I still struggle to understand, let alone answer, why a good, loving, all-powerful God doesn’t prevent people from suffering from things like Cystic Fibrosis or Sickle Cell Anemia. Why children die from cancer. Why senior citizens are so often afflicted by dementia. Part of me thinks I have the answer, but a greater part of me knows I don’t and probably never will.

Hence is why I call myself a Christian, but still doubt and rage at God for allowing Pulmonary Atresia to exist.

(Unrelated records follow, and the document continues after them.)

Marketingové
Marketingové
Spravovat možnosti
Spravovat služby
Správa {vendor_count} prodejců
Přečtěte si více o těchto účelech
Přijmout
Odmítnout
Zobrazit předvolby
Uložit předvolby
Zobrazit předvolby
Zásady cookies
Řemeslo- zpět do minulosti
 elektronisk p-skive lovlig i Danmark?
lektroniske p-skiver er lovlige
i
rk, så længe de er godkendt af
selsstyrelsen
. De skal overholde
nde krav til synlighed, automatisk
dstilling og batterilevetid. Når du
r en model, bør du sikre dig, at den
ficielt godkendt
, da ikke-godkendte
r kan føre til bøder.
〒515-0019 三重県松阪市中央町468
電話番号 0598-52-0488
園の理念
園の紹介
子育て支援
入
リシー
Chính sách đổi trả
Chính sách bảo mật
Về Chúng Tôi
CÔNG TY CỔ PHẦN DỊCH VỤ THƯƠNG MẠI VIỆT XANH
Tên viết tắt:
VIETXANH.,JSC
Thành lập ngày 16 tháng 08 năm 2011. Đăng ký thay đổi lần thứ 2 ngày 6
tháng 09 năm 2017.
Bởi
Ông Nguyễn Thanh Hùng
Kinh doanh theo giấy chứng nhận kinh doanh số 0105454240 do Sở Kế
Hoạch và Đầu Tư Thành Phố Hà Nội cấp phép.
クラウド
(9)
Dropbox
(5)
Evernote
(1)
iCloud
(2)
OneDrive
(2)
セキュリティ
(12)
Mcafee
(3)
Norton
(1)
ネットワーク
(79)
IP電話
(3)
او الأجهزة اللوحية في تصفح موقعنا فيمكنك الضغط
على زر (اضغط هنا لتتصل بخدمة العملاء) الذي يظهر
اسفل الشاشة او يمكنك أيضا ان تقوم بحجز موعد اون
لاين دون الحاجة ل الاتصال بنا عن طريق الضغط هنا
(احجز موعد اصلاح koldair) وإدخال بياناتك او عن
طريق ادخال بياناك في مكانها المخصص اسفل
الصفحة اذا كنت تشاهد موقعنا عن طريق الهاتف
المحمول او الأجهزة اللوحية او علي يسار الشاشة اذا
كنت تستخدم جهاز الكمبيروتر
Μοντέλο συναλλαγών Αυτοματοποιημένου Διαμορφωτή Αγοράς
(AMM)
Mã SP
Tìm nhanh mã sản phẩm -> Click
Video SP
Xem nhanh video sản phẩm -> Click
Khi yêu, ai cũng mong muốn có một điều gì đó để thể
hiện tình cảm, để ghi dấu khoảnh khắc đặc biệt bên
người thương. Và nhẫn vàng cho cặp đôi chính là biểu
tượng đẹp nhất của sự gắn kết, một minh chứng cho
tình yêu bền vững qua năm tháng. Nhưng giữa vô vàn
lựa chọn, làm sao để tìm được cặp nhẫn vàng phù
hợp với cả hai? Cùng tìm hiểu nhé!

This doesn’t mean I’m too chickenshit to accept the “truth” of atheism, or too egotistical to accept that there’s a reason, how ever unknown, why God allows genetic conditions and debilitating diseases to ravage every living thing in the universe. It just means that I’ve been through too much to simply ignore those problems, or just accept that “God works in mysterious ways.”, or I'm "asking the wrong questions" when I wonder why so much pain and death and suffering are allowed to exist in this ruthless universe. 

After all, these tough questions have turned millions of religious people into agnostics and atheists, and continue to gnaw at the foundations of my own faith. It's not enough to beat around the bush or dismiss these questions and doubts with things like, "God works in mysterious ways", "Free will", or my favorite, "That's just the devil talking". We have to face these very real, very tough questions head-on, or else they will one day build up like gas fumes in an old tank and absolutely obliterate us. 

Trust me, I know damn well what that's like from experience. 

It still doesn't make sense to me how a toddler dying from cancer or someone suffering from end-stage dementia can be used for "greater good", as both people and Scripture say so. I can understand how a workout routine resulting in sore muscles and nausea builds up a person. I don't understand how Cystic Fibrosis killing a patient at the tender age of two (which is what happened to my great uncle in the 1950s) builds anyone up. If anything, it just sounds like needless suffering to me. Indeed, my great-grandparents weren't Christians, likely partly because of what happened to their son. 

Yet, religious people of all kinds seem to believe that my great uncle and others somehow benefitted from his short, excruciating life on earth. After all, to be consistent, those of us who believe in an after-life must also believe that people who die due to being dealt a shitty hand in their earthly lives, can use their earthly experiences to help them along in the spiritual realm. This argument really pisses off my atheist side, but it simultaneously satisfies the Christian within me. And, honestly, I can't quite explain why.